Urteil des BFH vom 04.08.2015

Beschwerde gegen Ladungsverfügung - Beweiserhebung im Verfahren nach § 79 Abs. 3 FGO - Anordnung der Beweisaufnahme durch Beweisbeschluss

BUNDESFINANZHOF Beschluss vom 4.8.2015, IX B 95/15
Beschwerde gegen Ladungsverfügung - Beweiserhebung im Verfahren nach § 79 Abs. 3
FGO - Anordnung der Beweisaufnahme durch Beweisbeschluss
Tenor
Auf die Beschwerde des Beschwerdeführers wird die Ladungsverfügung des
Berichterstatters des 3. Senats des Finanzgerichts Berlin-Brandenburg vom 30. Juni 2015 3
K 3189/13 hinsichtlich der Ladung des Zeugen D aufgehoben.
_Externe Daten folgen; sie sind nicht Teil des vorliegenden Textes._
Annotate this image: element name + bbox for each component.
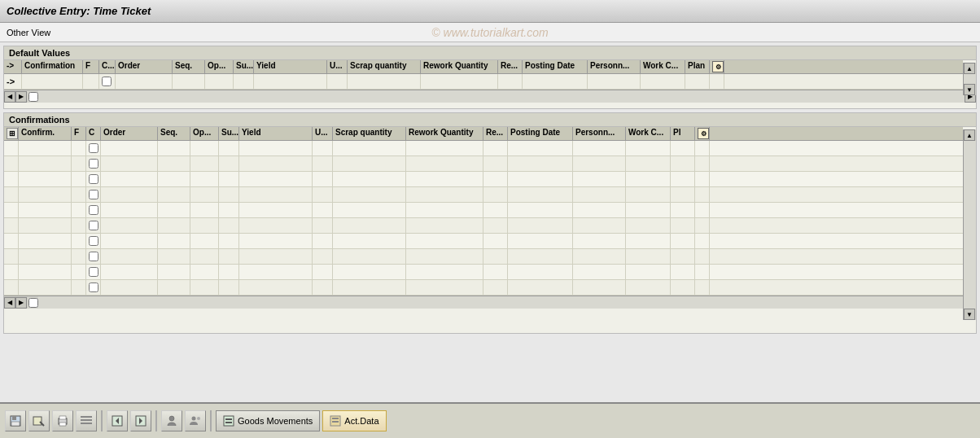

Über die Kosten des Beschwerdeverfahrens ist in der Entscheidung des Finanzgerichts
über die Hauptsache zu entscheiden.
Tatbestand
1 I. Mit Verfügung vom 30. Juni 2015 lud der Berichterstatter im Klageverfahren
3 K 3189/13 vor dem Finanzgericht Berlin-Brandenburg (FG) die Beteiligten für den
10. August 2015 zu einem Erörterungstermin; ferner lud er den Beschwerdeführer als
Zeugen zu diesem Termin. Hierfür stützte der Berichterstatter sich auf § 79 Abs. 3 der
Finanzgerichtsordnung (FGO); er gab in der Zeugenladung das Beweisthema an, hat
aber bisher keinen Beweisbeschluss gefasst. Der Terminstag fällt in die vom 16. Juli
bis zum 28. August 2015 laufenden Sommerferien der Bundesländer Berlin und
Brandenburg. Es handelt sich um den ersten Versuch einer Ladung im laufenden
Klageverfahren. Die Ladung wurde dem Beschwerdeführer am 6. Juli 2015 zugestellt.
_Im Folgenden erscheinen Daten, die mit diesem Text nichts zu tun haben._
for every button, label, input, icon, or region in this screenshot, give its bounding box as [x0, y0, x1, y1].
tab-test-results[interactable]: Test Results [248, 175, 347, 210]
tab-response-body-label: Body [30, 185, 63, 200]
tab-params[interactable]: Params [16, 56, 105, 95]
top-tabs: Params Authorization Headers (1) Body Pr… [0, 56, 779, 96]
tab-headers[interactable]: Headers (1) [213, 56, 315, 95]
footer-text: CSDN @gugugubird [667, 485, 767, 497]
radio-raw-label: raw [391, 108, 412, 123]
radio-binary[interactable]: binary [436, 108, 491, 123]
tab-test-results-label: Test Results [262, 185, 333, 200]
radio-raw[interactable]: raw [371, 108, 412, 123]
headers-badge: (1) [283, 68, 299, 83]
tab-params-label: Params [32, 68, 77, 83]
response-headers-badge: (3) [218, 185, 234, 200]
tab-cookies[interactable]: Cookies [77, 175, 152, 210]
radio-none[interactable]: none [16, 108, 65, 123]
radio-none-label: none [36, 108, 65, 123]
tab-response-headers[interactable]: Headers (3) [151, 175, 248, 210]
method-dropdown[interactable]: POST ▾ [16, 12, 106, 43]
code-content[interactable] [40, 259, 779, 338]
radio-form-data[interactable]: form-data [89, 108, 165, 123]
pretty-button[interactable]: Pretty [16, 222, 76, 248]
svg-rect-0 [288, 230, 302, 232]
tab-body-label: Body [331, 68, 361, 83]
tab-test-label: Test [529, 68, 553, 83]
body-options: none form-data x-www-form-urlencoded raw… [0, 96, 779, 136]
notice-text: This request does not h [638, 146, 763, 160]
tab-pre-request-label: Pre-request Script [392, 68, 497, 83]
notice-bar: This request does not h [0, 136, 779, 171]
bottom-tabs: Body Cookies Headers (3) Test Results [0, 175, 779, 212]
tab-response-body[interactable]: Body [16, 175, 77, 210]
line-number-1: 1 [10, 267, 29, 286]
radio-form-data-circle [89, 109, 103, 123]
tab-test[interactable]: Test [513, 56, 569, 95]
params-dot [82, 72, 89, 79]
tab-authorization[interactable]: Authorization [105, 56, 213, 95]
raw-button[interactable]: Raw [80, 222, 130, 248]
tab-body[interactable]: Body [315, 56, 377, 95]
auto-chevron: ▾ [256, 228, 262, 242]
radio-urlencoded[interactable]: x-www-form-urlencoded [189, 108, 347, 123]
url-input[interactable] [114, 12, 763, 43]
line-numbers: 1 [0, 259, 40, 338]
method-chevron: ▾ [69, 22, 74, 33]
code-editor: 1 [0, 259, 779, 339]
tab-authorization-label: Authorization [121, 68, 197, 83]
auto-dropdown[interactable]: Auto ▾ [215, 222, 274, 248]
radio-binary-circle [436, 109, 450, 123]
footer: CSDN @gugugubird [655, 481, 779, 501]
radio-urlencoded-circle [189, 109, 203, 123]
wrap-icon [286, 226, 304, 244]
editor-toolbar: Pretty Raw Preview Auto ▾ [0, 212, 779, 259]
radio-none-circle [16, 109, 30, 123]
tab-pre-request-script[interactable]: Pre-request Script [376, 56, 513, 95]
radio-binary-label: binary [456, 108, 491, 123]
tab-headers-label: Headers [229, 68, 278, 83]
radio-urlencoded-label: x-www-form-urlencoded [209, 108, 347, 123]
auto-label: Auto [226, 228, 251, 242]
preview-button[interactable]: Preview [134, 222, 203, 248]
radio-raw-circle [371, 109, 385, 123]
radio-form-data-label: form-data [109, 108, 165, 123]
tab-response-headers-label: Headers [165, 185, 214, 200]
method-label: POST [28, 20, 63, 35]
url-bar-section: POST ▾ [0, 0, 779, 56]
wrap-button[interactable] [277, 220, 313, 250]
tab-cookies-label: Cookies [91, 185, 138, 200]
2 Zugleich mit dem Beschwerdeführer lud der Berichterstatter noch eine weitere Zeugin.
Am 6. Juli 2015 verfügte er die Ladung eines zusätzlichen Zeugen, von dem sich aber
später herausstellte, dass er wegen der Verbüßung einer Strafhaft nicht zum
Erörterungstermin erscheinen kann. Am 21. Juli 2015 verfügte der Berichterstatter die
Ladung eines vierten Zeugen.
3 Mit seinem am 17. Juli 2015 beim FG eingegangenen Schriftsatz zeigte der
Prozessbevollmächtigte des Beschwerdeführers an, dass er als Zeugenbeistand
beauftragt sei. Der Prozessbevollmächtigte wies darauf hin, dass er selbst am
10. August 2015 urlaubsbedingt verhindert sein werde, und bat aus diesem Grund um
Aufhebung der Zeugenladung. Ferner bat er um Mitteilung des Prozessstoffs, um im
Hinblick auf eine strafrechtliche Verfolgung des Beschwerdeführers den Umfang
eines etwaigen Auskunftsverweigerungsrechts überprüfen zu können.
4 Mit Schreiben vom 21. Juli 2015 lehnte der Berichterstatter des FG den Antrag auf
Aufhebung der Zeugenladung ab. Für den Fall der Verhinderung des präferierten
Zeugenbeistands sei es dem Beschwerdeführer zuzumuten, sich einen anderen
Zeugenbeistand zu suchen. Es sei nicht ersichtlich, dass ein angemessener Beistand
während der Vernehmung nicht auch durch einen anderen Rechtsanwalt erfolgen
könne. Für das Gericht sei es schwierig genug, einen Termin zu finden, an dem
keiner der Beteiligten, ihrer Vertreter und der Zeugen verhindert sei; eine darüber
hinausgehende Rücksichtnahme auf die Termine von präferierten Zeugenbeiständen
würde eine Terminsfindung nahezu unmöglich machen. Um eine Gegenüberstellung
zu ermöglichen, solle die persönliche Anhörung des Klägers und die Vernehmung des
Beschwerdeführers im selben Termin stattfinden.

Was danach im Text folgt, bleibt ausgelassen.